To address the 2019 theme "creativity' for UQ Teaching and Learning Week we highlighted some of the innovative teachers who enhance student learning in UQ's Faculty of Health and Behavioural Sciences.

Q&A with Professor Barbara Masser

Professor Masser teaches within UQ's School of Psychology
1. What kind of innovative teaching and learning practices do you incorporate?

I emphasise learning experiences that will transform students from observers to do-ers, allowing them to practise what they have learned, hone their skills, and develop the confidence they need to perform as professionals in and beyond the university context.  

In my current course co-taught with Associate Professor McKimmie (PSYC2361 - The Psychology of Criminal Justice) we use the drama we filmed for our edX course Crime 101x to provide an engaging narrative context for students to learn in as they try to work out Who killed Janine Jenker? In this course we ask students engage in assessment tasks that capitalise on effective learning strategies. Using a ‘flipped classroom’ format each week our students watch the crime drama, the lecture content and complete some of their assessment before attending a 3-hour workshop. We provide regular meaningful assessment tasks to ensure class attendance because being in class while learning, aids learning and further enables peer learning. In class, our students apply their theoretical and conceptual understanding of psychology to enhance the investigation into the murder of Janine Jenker. Students practise what they learnt in the lecture content, hone their skills, and develop confidence in knowing how to apply what they know.
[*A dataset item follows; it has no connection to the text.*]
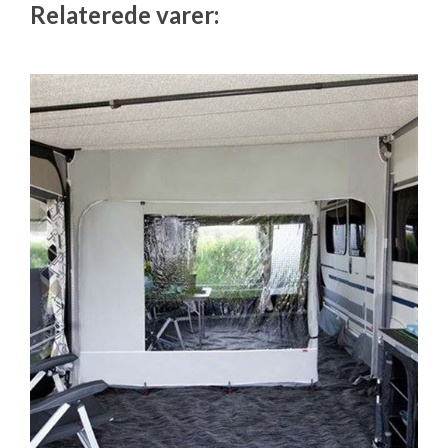
Relaterede varer:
2. How do you hope to influence the student experience at UQ?

Traditionally our approach to training in psychology emphasises theoretical and conceptual understanding augmented with extensive instruction in methodology and statistics. I aim to enhance this by providing students with feedback and learning support that enables them to move beyond knowing what they know to learning how to use that knowledge. I hope that this results in students graduating from UQ confident both in what they know but also how to apply it.

3. What do you enjoy about teaching students?

Two things equally - the ‘aha’ moments when students understand the potential of what they have learnt to make a real difference in the world and the fresh perspectives that students bring to content that allow me to see something I thought I knew about from a completely different angle.

4. What are your career highlights so far?

Winning the 2018 edX Prize for Exceptional Contributions in Online Teaching and Learning with Associate Professor McKimmie and Professor Horswill was pretty amazing! However I get an immense kick when students write to tell me how they have used the skills that they learnt with me (and others) in their post UQ lives!